WHAT IS EXPECTED: Give back, word for word, every line from the one containing "paperback ranges between" to the end of the listing, and nothing more.

[Start of section]

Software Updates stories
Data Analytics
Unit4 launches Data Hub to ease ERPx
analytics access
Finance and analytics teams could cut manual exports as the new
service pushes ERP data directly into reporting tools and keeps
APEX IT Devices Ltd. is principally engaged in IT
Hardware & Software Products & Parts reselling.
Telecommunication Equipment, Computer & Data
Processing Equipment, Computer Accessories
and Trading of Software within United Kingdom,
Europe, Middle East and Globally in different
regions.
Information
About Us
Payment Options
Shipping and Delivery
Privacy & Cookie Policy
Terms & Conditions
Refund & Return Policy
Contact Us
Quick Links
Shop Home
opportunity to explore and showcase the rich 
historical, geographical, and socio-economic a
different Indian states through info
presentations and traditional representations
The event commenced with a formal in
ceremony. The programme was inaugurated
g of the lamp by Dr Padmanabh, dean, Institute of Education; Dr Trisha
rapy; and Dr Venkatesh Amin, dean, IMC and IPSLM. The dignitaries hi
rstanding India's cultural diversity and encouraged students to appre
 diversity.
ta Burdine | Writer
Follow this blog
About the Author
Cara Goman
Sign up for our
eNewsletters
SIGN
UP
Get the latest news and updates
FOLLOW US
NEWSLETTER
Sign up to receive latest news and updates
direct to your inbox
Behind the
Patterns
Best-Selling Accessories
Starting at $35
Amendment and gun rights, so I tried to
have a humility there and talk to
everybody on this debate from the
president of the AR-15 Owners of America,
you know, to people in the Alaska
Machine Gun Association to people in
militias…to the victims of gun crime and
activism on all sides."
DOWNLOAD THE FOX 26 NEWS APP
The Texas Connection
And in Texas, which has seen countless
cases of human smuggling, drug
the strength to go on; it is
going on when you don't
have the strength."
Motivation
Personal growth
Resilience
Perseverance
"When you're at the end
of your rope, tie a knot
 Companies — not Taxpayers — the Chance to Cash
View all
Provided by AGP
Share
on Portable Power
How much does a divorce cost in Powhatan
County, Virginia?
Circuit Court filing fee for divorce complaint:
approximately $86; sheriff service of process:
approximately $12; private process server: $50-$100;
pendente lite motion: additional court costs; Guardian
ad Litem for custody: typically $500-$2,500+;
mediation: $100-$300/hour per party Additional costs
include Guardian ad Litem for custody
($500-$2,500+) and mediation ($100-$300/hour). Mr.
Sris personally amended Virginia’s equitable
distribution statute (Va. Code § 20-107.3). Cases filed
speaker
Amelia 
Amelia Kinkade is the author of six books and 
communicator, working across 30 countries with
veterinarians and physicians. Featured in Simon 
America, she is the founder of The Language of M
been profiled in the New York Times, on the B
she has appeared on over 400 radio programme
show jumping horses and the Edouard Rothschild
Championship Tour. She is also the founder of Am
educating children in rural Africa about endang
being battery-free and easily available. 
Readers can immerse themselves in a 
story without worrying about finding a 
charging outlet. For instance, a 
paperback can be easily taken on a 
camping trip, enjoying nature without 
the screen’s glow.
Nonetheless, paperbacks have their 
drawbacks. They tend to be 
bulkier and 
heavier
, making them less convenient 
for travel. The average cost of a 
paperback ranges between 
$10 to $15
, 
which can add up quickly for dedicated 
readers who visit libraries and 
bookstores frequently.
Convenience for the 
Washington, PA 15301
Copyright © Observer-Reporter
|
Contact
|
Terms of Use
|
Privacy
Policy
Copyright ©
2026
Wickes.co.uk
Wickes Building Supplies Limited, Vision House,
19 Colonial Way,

[End of section]

ANSWER SPACE:
paperback ranges between 
$10 to $15
, 
which can add up quickly for dedicated 
readers who visit libraries and 
bookstores frequently.
Convenience for the 
Washington, PA 15301
Copyright © Observer-Reporter
|
Contact
|
Terms of Use
|
Privacy
Policy
Copyright ©
2026
Wickes.co.uk
Wickes Building Supplies Limited, Vision House,
19 Colonial Way,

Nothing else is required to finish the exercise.